PROBLEM TO SOLVE » Everything except the pictures should be printed exactly as it appears in the records.

TASK MATERIAL »
►

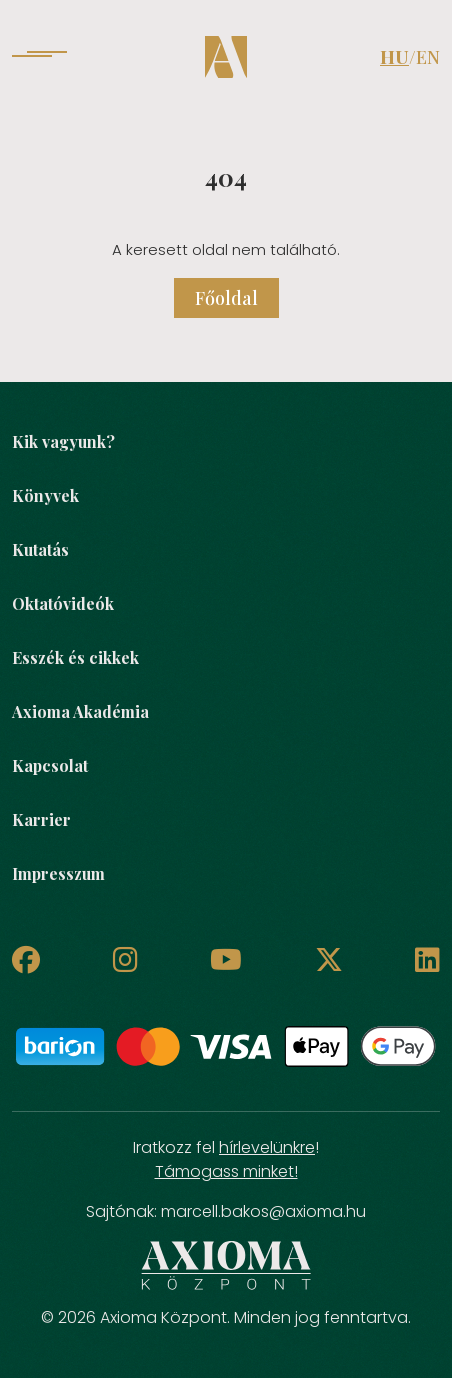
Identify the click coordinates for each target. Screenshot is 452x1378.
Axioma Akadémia (80, 711)
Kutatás (40, 549)
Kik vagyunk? (63, 441)
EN (428, 57)
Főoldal (226, 298)
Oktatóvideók (63, 603)
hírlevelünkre (267, 1147)
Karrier (41, 819)
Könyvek (45, 495)
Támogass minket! (226, 1171)
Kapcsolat (50, 765)
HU (394, 57)
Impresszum (58, 873)
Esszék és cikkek (75, 657)
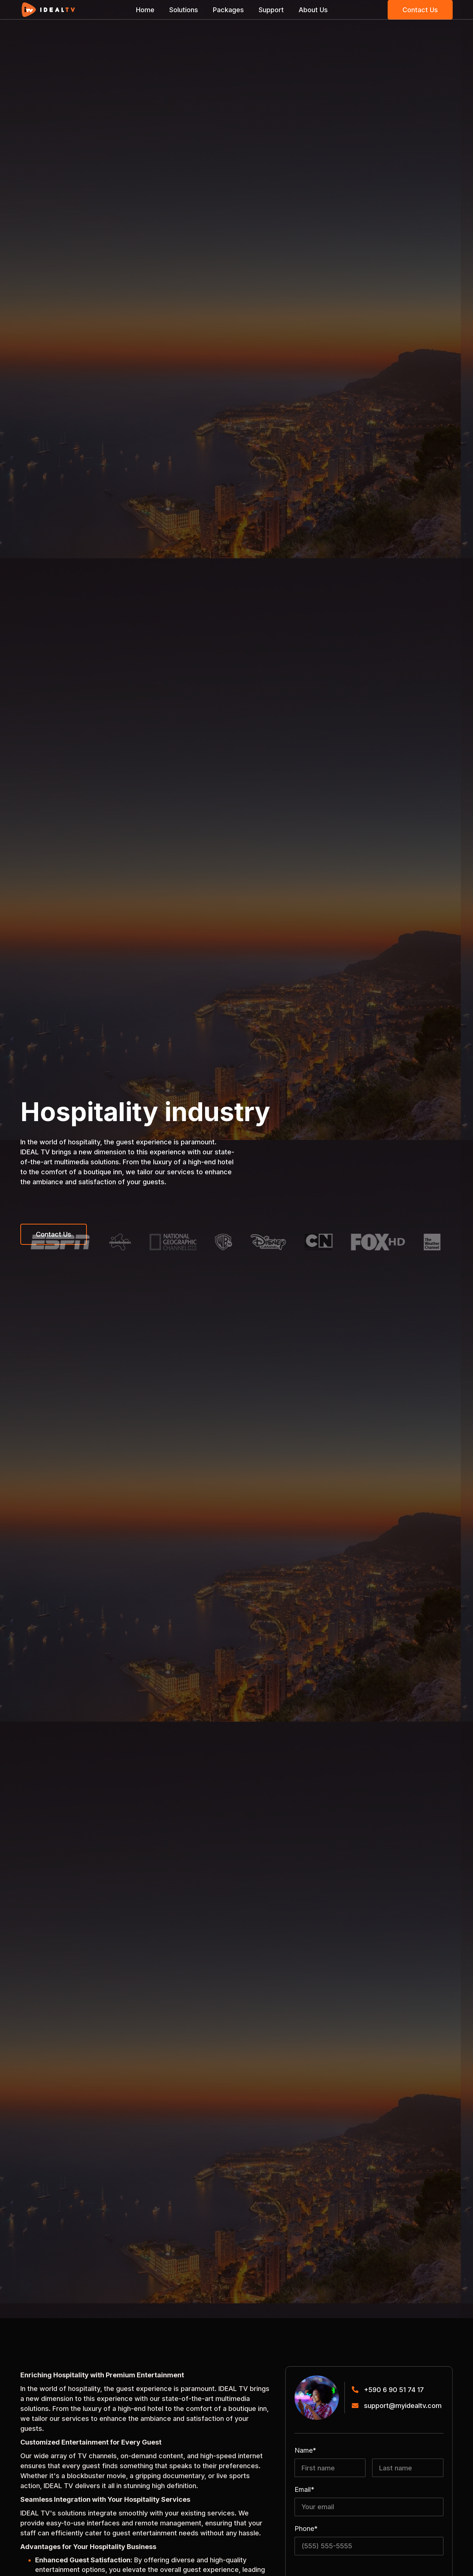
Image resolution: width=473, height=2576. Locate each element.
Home (145, 10)
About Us (313, 10)
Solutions (183, 10)
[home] (48, 9)
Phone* (306, 2528)
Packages (228, 10)
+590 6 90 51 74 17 (394, 2390)
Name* (306, 2450)
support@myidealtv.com (403, 2405)
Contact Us (420, 10)
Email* (305, 2489)
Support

◄

SOLUTION FOR THIS PROBLEM »
Identify the click coordinates for each target. Screenshot is 452x1378.
Axioma Akadémia (80, 711)
Kutatás (40, 549)
Kik vagyunk? (63, 441)
EN (428, 57)
Főoldal (226, 298)
Oktatóvideók (63, 603)
hírlevelünkre (267, 1147)
Karrier (41, 819)
Könyvek (45, 495)
Támogass minket! (226, 1171)
Kapcsolat (50, 765)
HU (394, 57)
Impresszum (58, 873)
Esszék és cikkek (75, 657)
Image resolution: width=473, height=2576. Locate each element.
Home (145, 10)
About Us (313, 10)
Solutions (183, 10)
[home] (48, 9)
Phone* (306, 2528)
Packages (228, 10)
+590 6 90 51 74 17 (394, 2390)
Name* (306, 2450)
support@myidealtv.com (403, 2405)
Contact Us (420, 10)
Email* (305, 2489)
Support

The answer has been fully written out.